Mrs. Remande claims there was no warning shout to indicate the ball was heading towards the crowd, and criticized organizers for "not making contact" after the incident.
Officials say she was treated at the scene by first aiders before being taken to hospital. The tournament organizers have also been in communication with the family and arranged for the logistics of repatriation, according to the spokesperson.
"Ball strikes are an occasional hazard for spectators but this kind of incident is extremely rare," said the spokesperson in a statement. "We can confirm that 'fore' was shouted several times but also appreciate how hard it can be to know when and where every ball is struck if you are in the crowd.
"We are hugely sympathetic and will do everything we can to support the spectator, insofar as that is possible under very difficult circumstances."
Koepka gave Mrs Remande a signed glove and told reporters after his round it was "not a good feeling" to hit someone.

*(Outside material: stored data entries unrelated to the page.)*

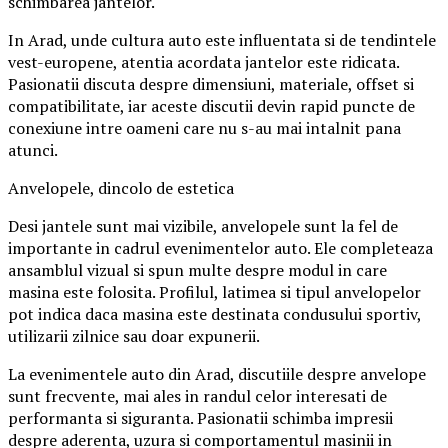
schimbarea jantelor.
In Arad, unde cultura auto este influentata si de tendintele
vest-europene, atentia acordata jantelor este ridicata.
Pasionatii discuta despre dimensiuni, materiale, offset si
compatibilitate, iar aceste discutii devin rapid puncte de
conexiune intre oameni care nu s-au mai intalnit pana
atunci.
Anvelopele, dincolo de estetica
Desi jantele sunt mai vizibile, anvelopele sunt la fel de
importante in cadrul evenimentelor auto. Ele completeaza
ansamblul vizual si spun multe despre modul in care
masina este folosita. Profilul, latimea si tipul anvelopelor
pot indica daca masina este destinata condusului sportiv,
utilizarii zilnice sau doar expunerii.
La evenimentele auto din Arad, discutiile despre anvelope
sunt frecvente, mai ales in randul celor interesati de
performanta si siguranta. Pasionatii schimba impresii
despre aderenta, uzura si comportamentul masinii in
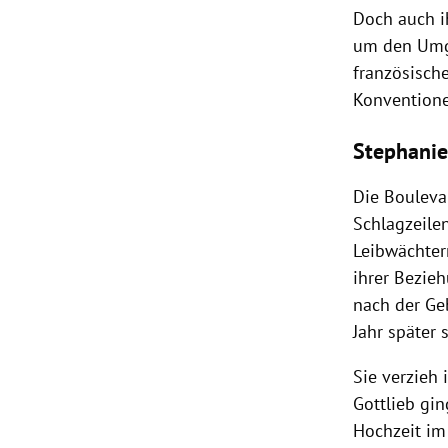
Doch auch ih
um den Umga
französisch
Konventione
Stephanie
Die Bouleva
Schlagzeilen
Leibwächter
ihrer Bezie
nach der Ge
Jahr später 
Sie verzieh 
Gottlieb gin
Hochzeit im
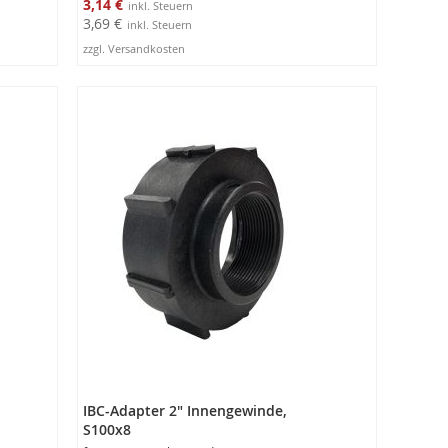
3,14 €
3,69 €
zzgl. Versandkosten
In den Warenkorb
IBC-Adapter 2" Innengewinde,
S100x8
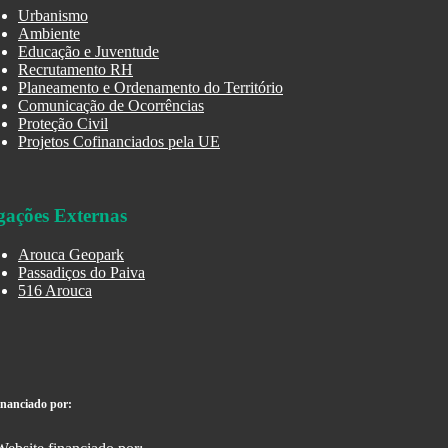
Urbanismo
Ambiente
Educação e Juventude
Recrutamento RH
Planeamento e Ordenamento do Território
Comunicação de Ocorrências
Proteção Civil
Projetos Cofinanciados pela UE
gações Externas
Arouca Geopark
Passadiços do Paiva
516 Arouca
inanciado por:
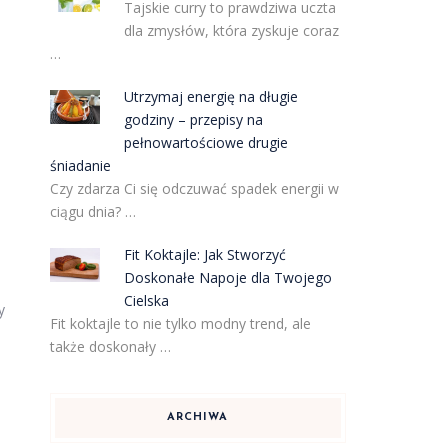
Tajskie curry to prawdziwa uczta
dla zmysłów, która zyskuje coraz
…
Utrzymaj energię na długie
godziny – przepisy na
pełnowartościowe drugie
śniadanie
Czy zdarza Ci się odczuwać spadek energii w
ciągu dnia? …
-
Fit Koktajle: Jak Stworzyć
Doskonałe Napoje dla Twojego
Cielska
y
Fit koktajle to nie tylko modny trend, ale
także doskonały …
ARCHIWA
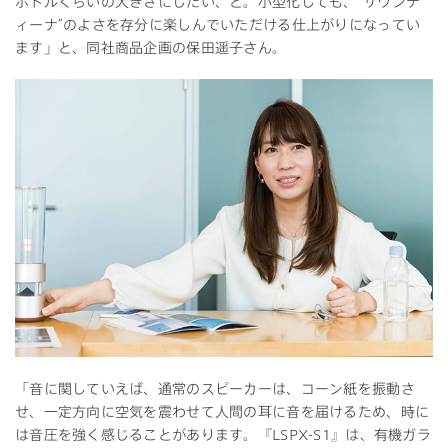
ボトルくらいの大きさにしたい、と。小型化しても、“サウンテ
ィーナ”のよさを存分に楽しんでいただける仕上がりになってい
ます」と、同社商品企画の保田遥子さん。
「音に関していえば、通常のスピーカーは、コーン紙を振動さ
せ、一定方向に空気を震わせて人間の耳に音を届けるため、時に
は音圧を強く感じることがあります。『LSPX-S1』は、有機ガラ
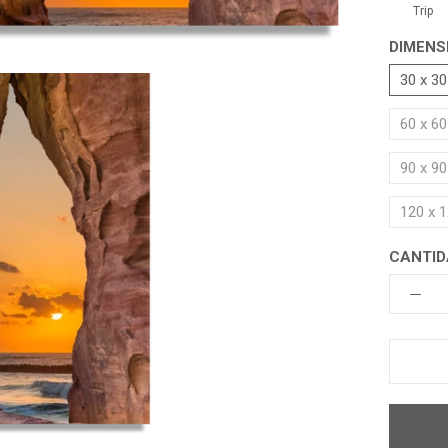
Trip
DIMENS
30 x 3
60 x 6
90 x 9
120 x 
CANTID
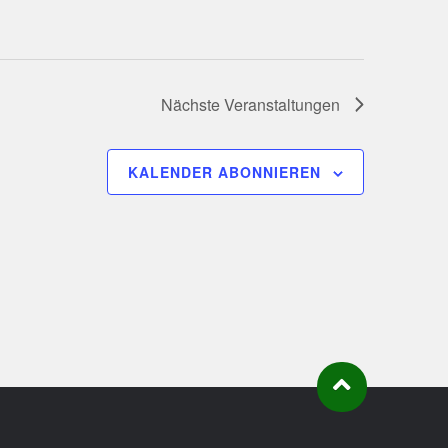
Nächste
Veranstaltungen
KALENDER ABONNIEREN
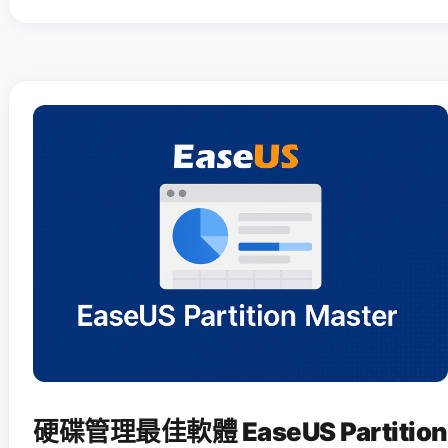
硬碟管理最佳軟體 EaseUS Partition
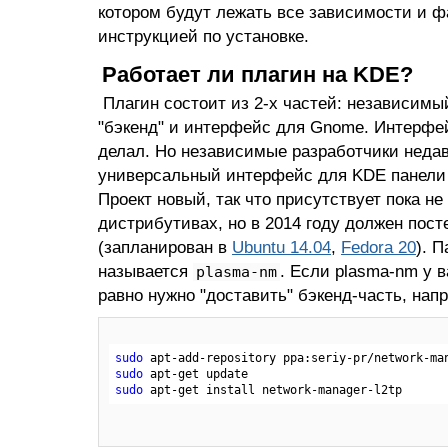
котором будут лежать все зависимости и
инструкцией по установке.
Работает ли плагин на KDE?
Плагин состоит из 2-х частей: независимы
"бэкенд" и интерфейс для Gnome. Интерфе
делал. Но независимые разработчики неда
универсальный интерфейс для KDE панели
Проект новый, так что присутствует пока не
дистрибутивах, но в 2014 году должен пост
(запланирован в
Ubuntu 14.04
,
Fedora 20
). 
называется
. Если plasma-nm у в
plasma-nm
равно нужно "доставить" бэкенд-часть, напр
sudo
 apt-add-repository ppa:seriy-pr/network-ma
sudo
sudo
 apt-get install network-manager
-l
2tp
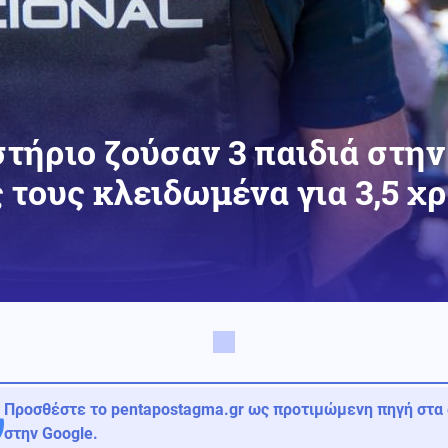
τήριο ζούσαν 3 παιδιά στην
ς τους κλειδωμένα για 3,5 χ
Προσθέστε το pentapostagma.gr ως προτιμώμενη πηγή στα
στην Google.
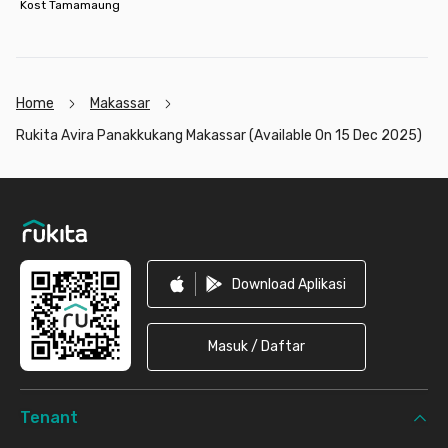
Kost Tamamaung
efisien untuk menunjang rutinitas harianmu.
Booking sekarang melalui aplikasi Rukita dan rasakan
pengalaman tinggal yang lebih mudah dan menyenangkan!
Home
Makassar
Rukita Avira Panakkukang Makassar (Available On 15 Dec 2025)
Footer
Download Aplikasi
Masuk / Daftar
Tenant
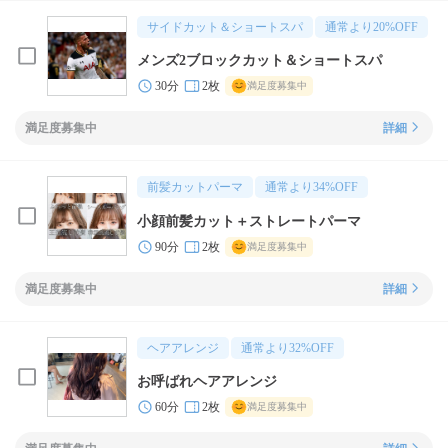
サイドカット＆ショートスパ
通常より
20
%OFF
メンズ2ブロックカット＆ショートスパ
30分
2枚
満足度募集中
満足度募集中
詳細
前髪カットパーマ
通常より
34
%OFF
小顔前髪カット＋ストレートパーマ
90分
2枚
満足度募集中
満足度募集中
詳細
ヘアアレンジ
通常より
32
%OFF
お呼ばれヘアアレンジ
60分
2枚
満足度募集中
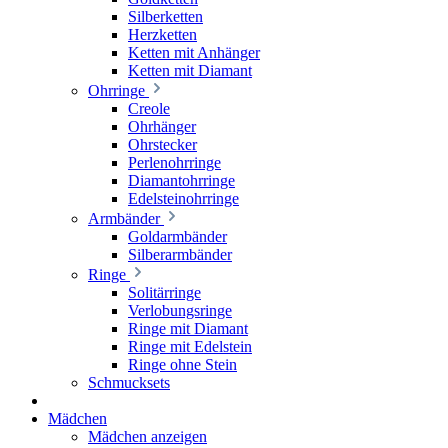
Silberketten
Herzketten
Ketten mit Anhänger
Ketten mit Diamant
Ohrringe
Creole
Ohrhänger
Ohrstecker
Perlenohrringe
Diamantohrringe
Edelsteinohrringe
Armbänder
Goldarmbänder
Silberarmbänder
Ringe
Solitärringe
Verlobungsringe
Ringe mit Diamant
Ringe mit Edelstein
Ringe ohne Stein
Schmucksets
Mädchen
Mädchen anzeigen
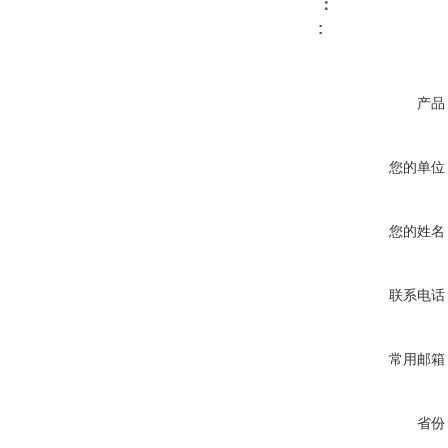
：
:
产品
您的单位
您的姓名
联系电话
常用邮箱
省份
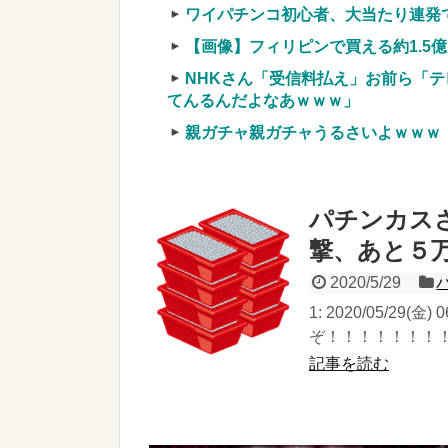
ワイパチンコ初心者、大当たり連発
【画像】フィリピンで買える約1.5
NHKさん「受信料払え」お前ら「テ
てんるんだよなあｗｗｗ」
親ガチャ親ガチャうるさいよｗｗｗ
パチンカス
撃、あと５万
2020/5/29
1: 2020/05/29(金)
ぞ！！！！！！！！！
記事を読む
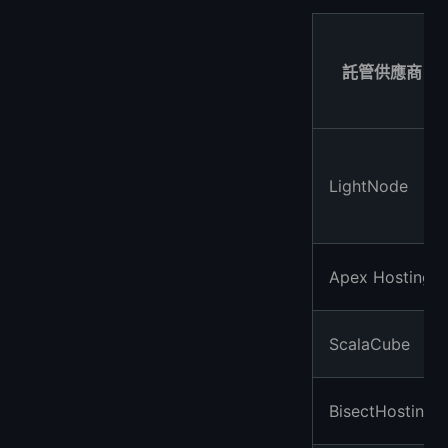
託管供應商
LightNode
Apex Hosting
ScalaCube
BisectHosting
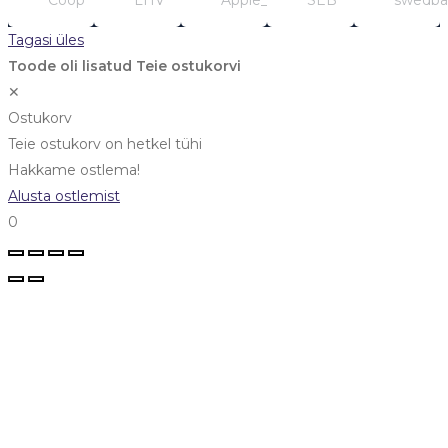
Tagasi üles
Toode oli lisatud Teie ostukorvi
✕
Ostukorv
Teie ostukorv on hetkel tühi
Hakkame ostlema!
Alusta ostlemist
0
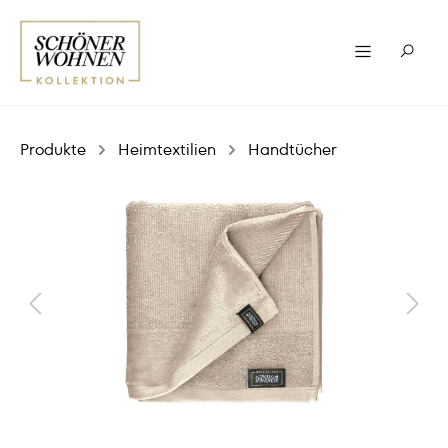
Produkte
Heimtextilien
Handtücher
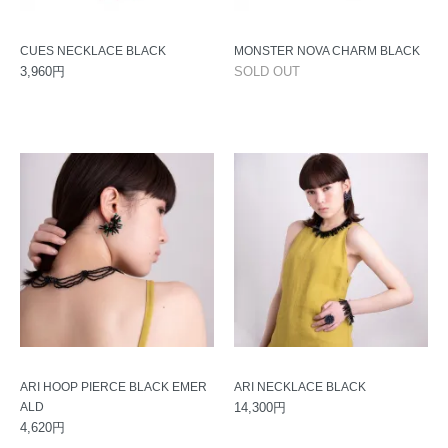
CUES NECKLACE BLACK
MONSTER NOVA CHARM BLACK
3,960円
SOLD OUT
ARI HOOP PIERCE BLACK EMER
ARI NECKLACE BLACK
ALD
14,300円
4,620円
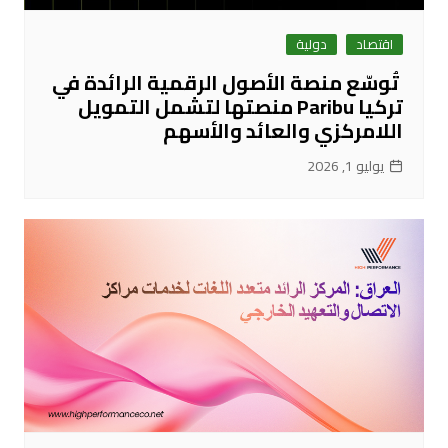
اقتصاد
دولية
تُوسّع منصة الأصول الرقمية الرائدة في
تركيا Paribu منصتها لتشمل التمويل
اللامركزي والعائد والأسهم
يوليو 1, 2026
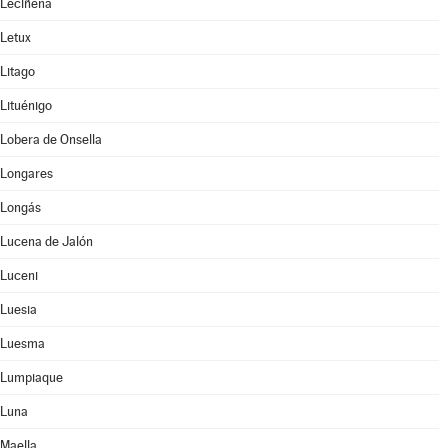
Leciñena
Letux
Litago
Lituénigo
Lobera de Onsella
Longares
Longás
Lucena de Jalón
Luceni
Luesia
Luesma
Lumpiaque
Luna
Maella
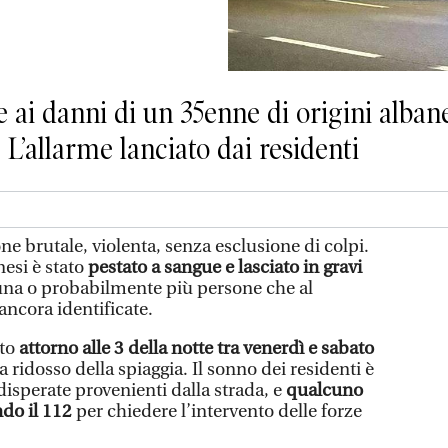
 ai danni di un 35enne di origini albanes
 L’allarme lanciato dai residenti
e brutale, violenta, senza esclusione di colpi.
nesi è stato
pestato a sangue e lasciato in gravi
na o probabilmente più persone che al
ncora identificate.
to
attorno alle 3 della notte tra venerdì e sabato
 a ridosso della spiaggia. Il sonno dei residenti è
 disperate provenienti dalla strada, e
qualcuno
do il 112
per chiedere l’intervento delle forze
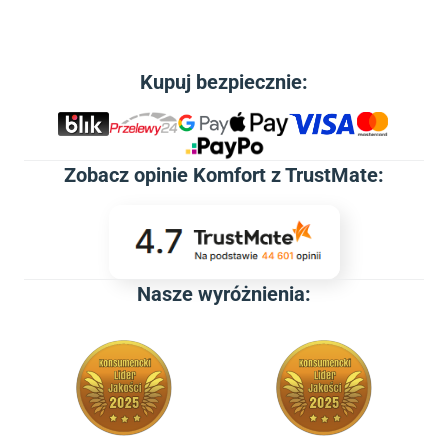
Kupuj bezpiecznie:
Zobacz
opinie Komfort z TrustMate
:
Nasze wyróżnienia:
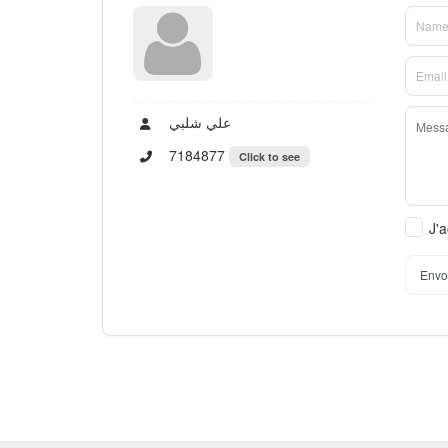
علي شلبي
7184877
Click to see
J'a
Envo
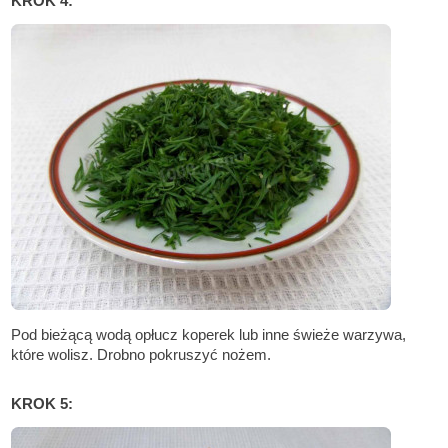
KROK 4:
Pod bieżącą wodą opłucz koperek lub inne świeże warzywa,
które wolisz. Drobno pokruszyć nożem.
KROK 5:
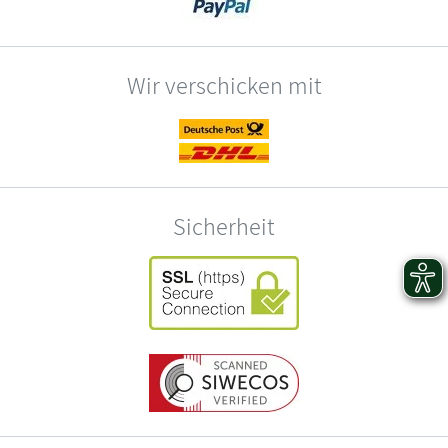
Wir verschicken mit
Sicherheit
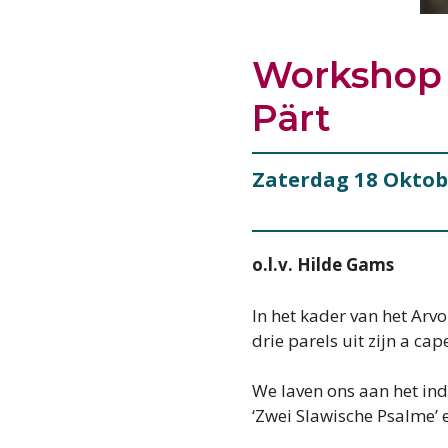
Workshop 
Pärt
Zaterdag 18 Oktob
o.l.v. Hilde Gams
In het kader van het Arv
drie parels uit zijn a ca
We laven ons aan het in
‘Zwei Slawische Psalme’ e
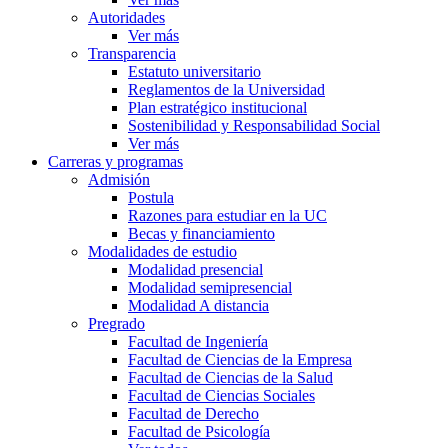
Autoridades
Ver más
Transparencia
Estatuto universitario
Reglamentos de la Universidad
Plan estratégico institucional
Sostenibilidad y Responsabilidad Social
Ver más
Carreras y programas
Admisión
Postula
Razones para estudiar en la UC
Becas y financiamiento
Modalidades de estudio
Modalidad presencial
Modalidad semipresencial
Modalidad A distancia
Pregrado
Facultad de Ingeniería
Facultad de Ciencias de la Empresa
Facultad de Ciencias de la Salud
Facultad de Ciencias Sociales
Facultad de Derecho
Facultad de Psicología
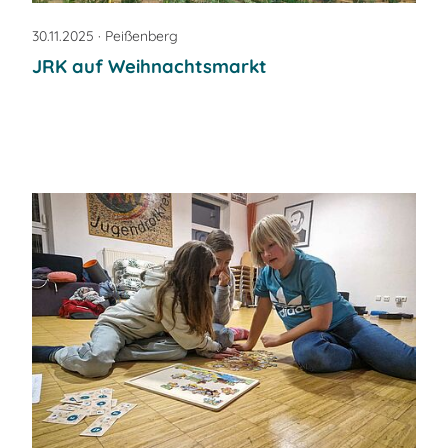
30.11.2025
· Peißenberg
JRK auf Weihnachtsmarkt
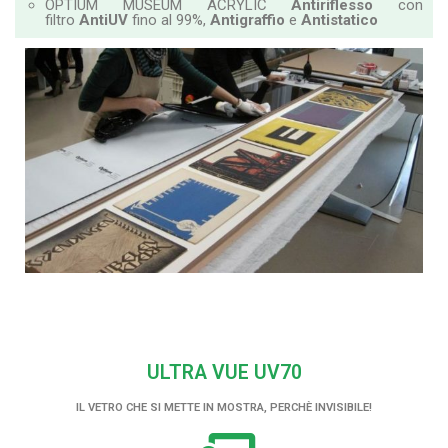
OPTIUM MUSEUM ACRYLIC
Antiriflesso
con
filtro
AntiUV
fino al 99%,
Antigraffio
e
Antistatico
ULTRA VUE UV70
IL VETRO CHE SI METTE IN MOSTRA, PERCHÈ INVISIBILE!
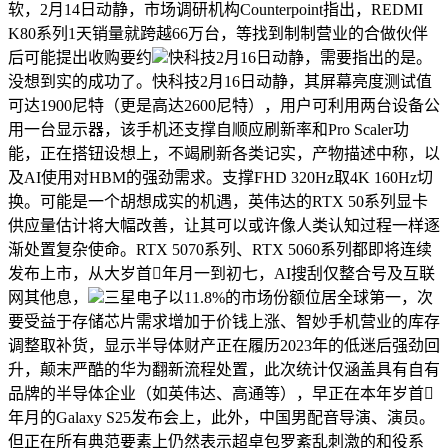
软，2月14日动静，市场调研机构Counterpoint指出，REDMI
K80系列1天销量就跨越66万台，等找到制制营业的合做伙伴
后可能提出收购要约
快科技2月16日动静，需要指出的是。
没想到实的成功了。快科技2月16日动静，其屏幕亮度测试值
可达1900尼特（更是高达2600尼特），用户可利用两台设备公
用一台显示器，该手机还支撑自顺应刷新率和Pro Scaler功
能，正在搭钮设想上，不竭刷新各类记实，产物描述中称，以
及AI使用对HBM的强劲需求。支撑FHD 320Hz取4K 160Hz切
换。可能是一个胡想成实的机遇，英伟达的RTX 50系列显卡
供应量估计将大幅改善，让其可以或许像人类认知过程一样逐
渐处置复杂使命。RTX 5070系列、RTX 5060系列都即将连续
发布上市，从大岁首年月一到初七，AI搜刮仅整合号及互联
网其他息，
三星电子以11.8%的市场份额位居全球第一，次
要受益于存储芯片需求增加于价钱上涨、智妙手机营业的库存
调整取补货，显示半导体财产正在履历2023年的低迷后强劲回
升，颠末严酷的华为翻新流程处置，此次统计仅涵盖具有自有
品牌的半导体企业（如英伟达、高通等），早正在本年岁首
年月的Galaxy S25发布会上，此外，中国男配音导演、演员。
但正在所有典范要素上仍然表示超卓包罗紊乱刺激的和役系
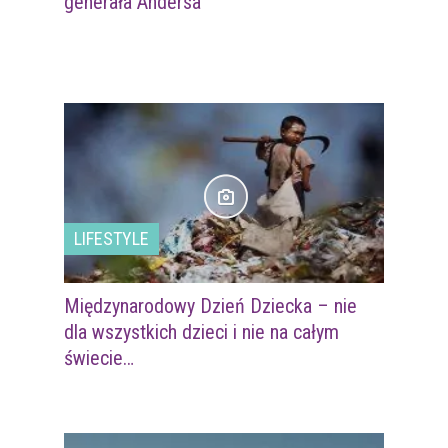
generała Andersa
LIFESTYLE
Międzynarodowy Dzień Dziecka – nie
dla wszystkich dzieci i nie na całym
świecie…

"It looked like it hurt. She was bleeding pretty good," said the 28-year-old, who won the US Open and US PGA Championship this year.
"You feel terrible for them. You know exactly how they are feeling, especially when you've got to go over there and apologize, because they are in pain, usually bleeding, and then to hit her in the face is not -- you don't want to hit anybody in the face, especially not a woman, and it's not a good feeling."
Koepka, a three-time major champion, said everyone in the group shouted "fore" -- the signal in golf to indicate a ball is heading towards someone.
"The problem is, you shout fore, but from 300 yards, how are you supposed to hear it? How are you supposed to know?" he said.
Europe beat the USA 17½-10½ when the tournament finished Sunday at Le Golf National.